▸ **Exercise instructions**: In the data below, find the line with "ADVERTISEMENT" and output it along with every later line, exactly, but not the pictures.

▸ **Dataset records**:
□ □ □ □ □ □ □

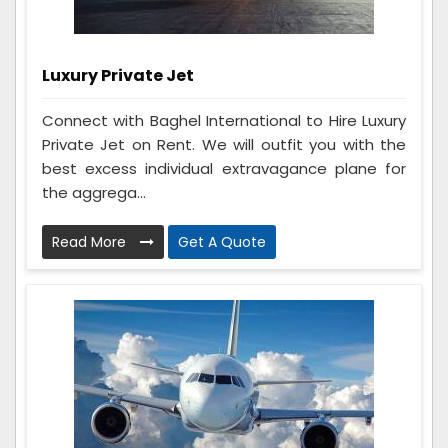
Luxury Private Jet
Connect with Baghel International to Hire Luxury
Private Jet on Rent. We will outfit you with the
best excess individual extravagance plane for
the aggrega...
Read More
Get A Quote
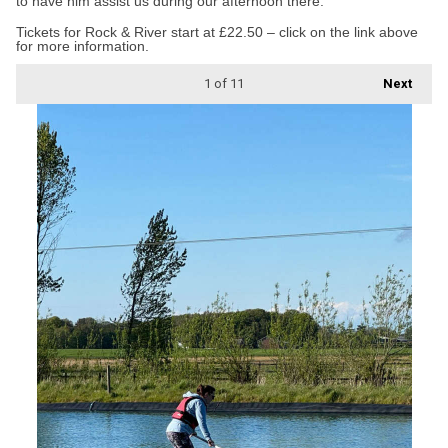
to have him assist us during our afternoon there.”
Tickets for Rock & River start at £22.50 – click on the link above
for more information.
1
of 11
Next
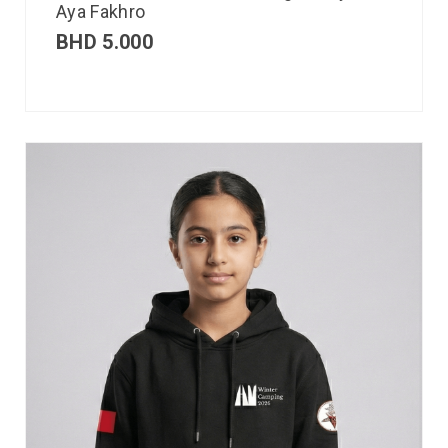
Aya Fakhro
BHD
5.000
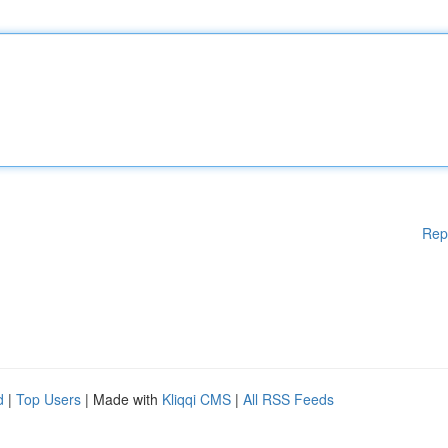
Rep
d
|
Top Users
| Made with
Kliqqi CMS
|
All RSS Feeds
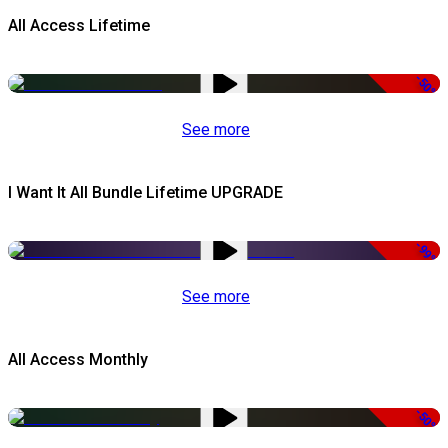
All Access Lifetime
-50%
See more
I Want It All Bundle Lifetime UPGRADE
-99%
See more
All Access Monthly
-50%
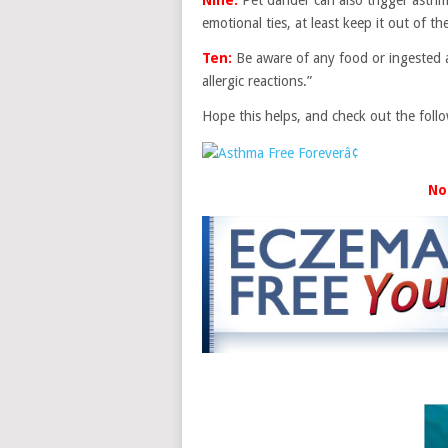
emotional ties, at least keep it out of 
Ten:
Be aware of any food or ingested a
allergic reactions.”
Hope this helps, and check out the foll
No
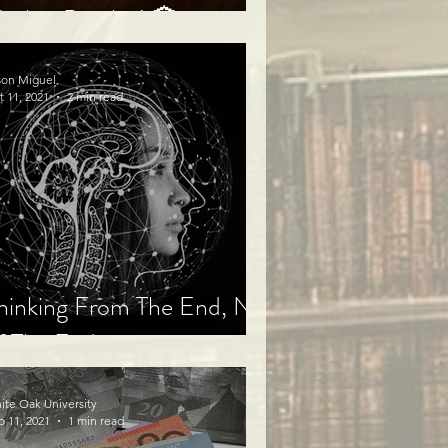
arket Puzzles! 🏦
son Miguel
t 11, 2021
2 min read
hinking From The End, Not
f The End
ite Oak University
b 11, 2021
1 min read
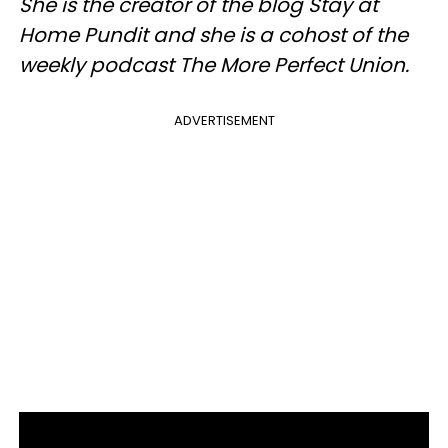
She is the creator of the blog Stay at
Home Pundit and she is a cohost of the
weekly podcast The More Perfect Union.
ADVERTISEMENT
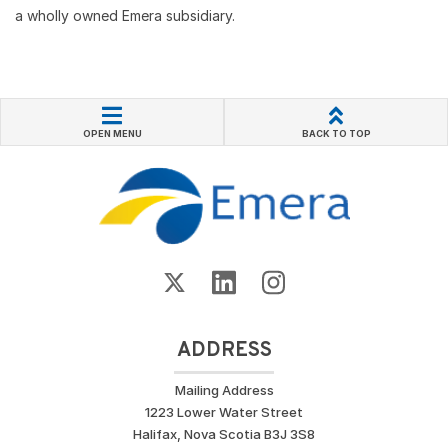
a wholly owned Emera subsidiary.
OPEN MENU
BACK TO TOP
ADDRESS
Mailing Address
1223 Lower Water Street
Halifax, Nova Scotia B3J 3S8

□ □ □ □ □ □ □

▸ **Solution**:
ADVERTISEMENT
a wholly owned Emera subsidiary.
OPEN MENU
BACK TO TOP
ADDRESS
Mailing Address
1223 Lower Water Street
Halifax, Nova Scotia B3J 3S8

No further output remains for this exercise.